A patient with a history of Stage IB Diffuse Large B-cell Lymphoma of the inguinal nodes was originally diagnosed in 2006 s/p chemotherapy and hormone therapy with remission. Now the patient presents at your facility with palpable lymphadenopathy in the right axillary region. An excision biopsy of the right axillary mass reveals B-cell lymphoma with features intermediate between DLBCL and classical Hodgkins Lymphoma.

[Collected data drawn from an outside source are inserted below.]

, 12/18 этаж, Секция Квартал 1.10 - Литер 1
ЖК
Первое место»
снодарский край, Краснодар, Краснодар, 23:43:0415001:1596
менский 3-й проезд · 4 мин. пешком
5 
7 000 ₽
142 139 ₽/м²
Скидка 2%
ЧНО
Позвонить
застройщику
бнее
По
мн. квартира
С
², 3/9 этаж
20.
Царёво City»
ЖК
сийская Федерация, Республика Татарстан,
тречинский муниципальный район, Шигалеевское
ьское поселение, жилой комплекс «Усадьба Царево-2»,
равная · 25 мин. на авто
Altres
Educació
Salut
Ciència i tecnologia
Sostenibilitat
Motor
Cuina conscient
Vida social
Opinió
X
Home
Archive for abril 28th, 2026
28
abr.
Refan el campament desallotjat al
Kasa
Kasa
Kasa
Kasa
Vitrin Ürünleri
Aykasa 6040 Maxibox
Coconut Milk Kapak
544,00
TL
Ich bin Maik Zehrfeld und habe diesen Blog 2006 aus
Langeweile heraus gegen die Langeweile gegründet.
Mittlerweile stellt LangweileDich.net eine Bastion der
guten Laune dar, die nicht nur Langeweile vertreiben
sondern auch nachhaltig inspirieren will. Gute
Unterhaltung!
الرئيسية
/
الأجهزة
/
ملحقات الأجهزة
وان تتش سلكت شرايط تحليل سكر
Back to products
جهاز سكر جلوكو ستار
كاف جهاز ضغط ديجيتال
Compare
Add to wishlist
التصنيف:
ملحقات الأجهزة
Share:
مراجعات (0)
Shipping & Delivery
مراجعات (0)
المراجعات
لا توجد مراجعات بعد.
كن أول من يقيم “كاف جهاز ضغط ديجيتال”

Searching ICD-O-3 for the histology code for “B-cell lymphoma with features intermediate between DLBCL and classical Hodgkins Lymphoma” will probably get you nowhere.
Here are my thoughts…
What should you do first?
Using the SEER 2012 Hematopoietic and Lymphoid Database will help you. First, search “B-cell Lymphoma and classical Hodgkins Lymphoma” and you will be surprised with the results of your search. This search reveals a description of the disease exactly as described in your pathology report with an ICD-O-3 histology code of 9596/3. Previously, the term for this code was composite Hodgkin and non-Hodgkin lymphoma.
Now, if you search ICD-O-3 for 9596/3 you will find that this is the code assigned to composite Hodgkin and non-Hodgkin lymphoma. This stresses the usefulness of your Hematopoietic and Lymphoid Database.
Is this a new primary?
Using the 2012 Hematopoietic Coding Manual, as per Rule M8, Hodgkin lymphoma on one site and non-Hodgkin lymphoma in a different site is considered multiple primaries. DLBCL of inguinal nodes in 2006 (non-Hodgkin lymphoma) and composite Hodgkin and non-Hodgkin lymphoma of right axillary nodes in 2012 (classified as Hodgkin lymphoma) are to be abstracted as multiple primaries.
MPH: Rule M8
Seq 01 – DLBCL in 2006 with topography code C77.4 and morphology code 9680/36.
Seq 02 – composite Hodgkin and non-Hodgkin lymphoma with topography code C77.3 and morphology code 9596/36 as per Module 8 Rule PH38.
What do you think?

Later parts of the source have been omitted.